Today, January 27, is Holocaust Remembrance Day, an international day to honor the memory of the people who fell victim to the Holocaust.

The Jewish Central Council (JC) is an association of the Jewish congregations in Stockholm, Gothenburg, Malmö and Northwest Scania.

In a post, which the organization has published on Facebook, the council calls for democracy instead of hatred - and compares Koran burnings to Nazi Germany's book burnings.

- They started burning words and books, and ended up burning people.

We know what can happen and therefore we have to raise our voices, says chairman Lena Posner Körösi.

Means that attacks have been normalized

The statement, which is made in collaboration with a Malmö-based Jewish-Muslim cooperation project called Amanah, is not only about Rasmus Paludan's Koran burning outside the Turkish embassy, ​​but about a development that the Jewish Central Council "feels very concerned about".

- Permission must not be given outside, in this case, the Turkish embassy.

It is pure provocation, says Posner Körösi.

"Attacks on minorities, such as Jews and Muslims, have increased and become normalized in recent years," JC also writes in the post.

"It is with deep concern that we once again see Islamophobic manifestations of hatred on Swedish streets.

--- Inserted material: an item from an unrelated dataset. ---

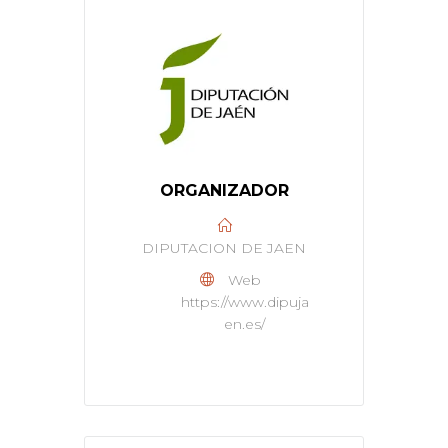
ORGANIZADOR
DIPUTACION DE JAEN
Web
https://www.dipuja
en.es/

Once again, racists and extremists are allowed to abuse democracy and freedom of expression to normalize hatred against one of Sweden's religious minorities by burning the Koran."

"Naivety and lack of understanding"

This week, a 34-year-old Swedish-Egyptian man has applied for a police permit to burn the Jewish scripture Torah outside the Israeli embassy and a Bible in Sergel's square.

According to Dagens Nyheter, he must have been dissuaded from carrying out the actions by representatives from the Islamic League in Stockholm's mosque.

The Jewish Central Council stands up for freedom of expression, but Lena Posner Körösi believes that there may be reasons to review the hate crime legislation and how it is used.

- There is a naivety and a lack of understanding of what kind of reactions this type of action arouses.